- **Your goal**:
Please restate word for word the line holding "1.要彼此相愛(十三34~35)" and every following line through the end of the entries.

- **Records for the task**:
+++

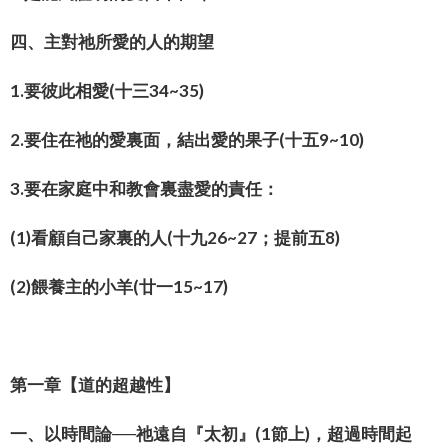
四、主對祂所愛的人的期望
1.要彼此相愛(十三34~35)
2.要住在祂的愛裏面，結出愛的果子(十五9~10)
3.要在家庭中和教會裏盡愛的責任：
(1)看顧自己家裏的人(十九26~27；提前五8)
(2)餵養主的小羊(廿一15~17)
第一章【道的超越性】
一、以時間論──祂遠自『太初』(1節上)，超過時間起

+++

- **Answer space**:
1.要彼此相愛(十三34~35)
2.要住在祂的愛裏面，結出愛的果子(十五9~10)
3.要在家庭中和教會裏盡愛的責任：
(1)看顧自己家裏的人(十九26~27；提前五8)
(2)餵養主的小羊(廿一15~17)
第一章【道的超越性】
一、以時間論──祂遠自『太初』(1節上)，超過時間起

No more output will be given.